Output the entries that follow character for character. Leave every image out.

**** DATA FOR REVIEW

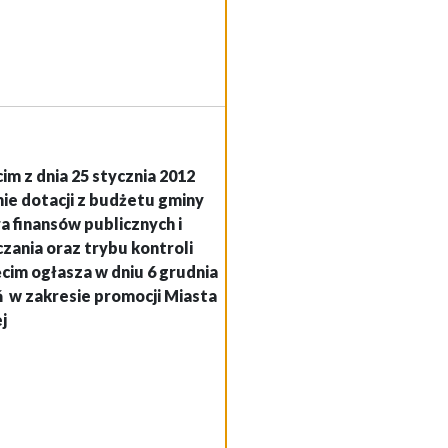
m z dnia 25 stycznia 2012
ie dotacji z budżetu gminy
 finansów publicznych i
czania oraz trybu kontroli
im ogłasza w dniu 6 grudnia
ań
w zakresie promocji Miasta
j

********

WRITTEN REPLY
m z dnia 25 stycznia 2012
ie dotacji z budżetu gminy
 finansów publicznych i
czania oraz trybu kontroli
im ogłasza w dniu 6 grudnia
ań
w zakresie promocji Miasta
j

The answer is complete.